** Opening DATA EXTRACT block **
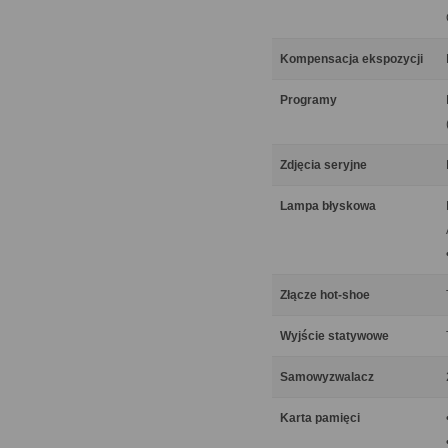
Kompensacja ekspozycji
Programy
Zdjęcia seryjne
Lampa błyskowa
Złącze hot-shoe
Wyjście statywowe
Samowyzwalacz
Karta pamięci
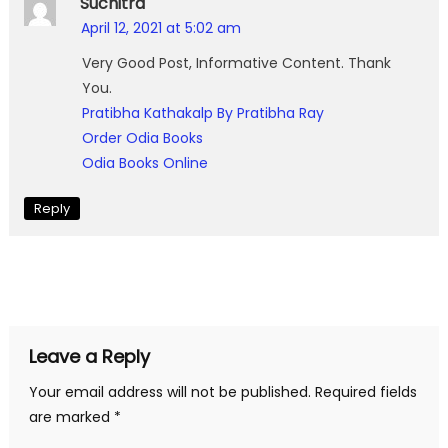
Suchitra
April 12, 2021 at 5:02 am
Very Good Post, Informative Content. Thank
You.
Pratibha Kathakalp By Pratibha Ray
Order Odia Books
Odia Books Online
Reply
Leave a Reply
Your email address will not be published.
Required fields
are marked
*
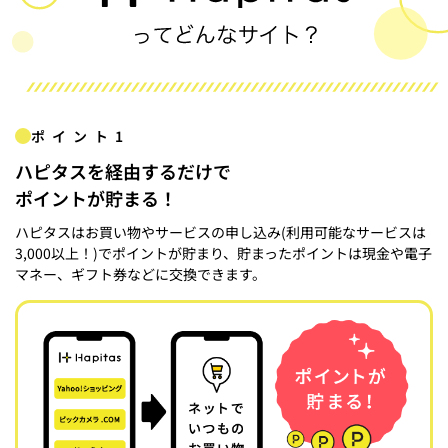
ポイント1
ハピタスを経由するだけで
ポイントが貯まる！
ハピタスはお買い物やサービスの申し込み(利用可能なサービスは
3,000以上！)でポイントが貯まり、貯まったポイントは現金や電子
マネー、ギフト券などに交換できます。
** Closing DATA EXTRACT block **
- TASK ITEM
Print out the material word for word, omitting the pictures.

- SOLUTION FOR THIS EXERCISE
Kompensacja ekspozycji
Programy
Zdjęcia seryjne
Lampa błyskowa
Złącze hot-shoe
Wyjście statywowe
Samowyzwalacz
Karta pamięci
Suchitra
April 12, 2021 at 5:02 am
Very Good Post, Informative Content. Thank
You.
Pratibha Kathakalp By Pratibha Ray
Order Odia Books
Odia Books Online
Reply
Leave a Reply
Your email address will not be published.
Required fields
are marked
*
ポイント1
ハピタスを経由するだけで
ポイントが貯まる！
ハピタスはお買い物やサービスの申し込み(利用可能なサービスは
3,000以上！)でポイントが貯まり、貯まったポイントは現金や電子
マネー、ギフト券などに交換できます。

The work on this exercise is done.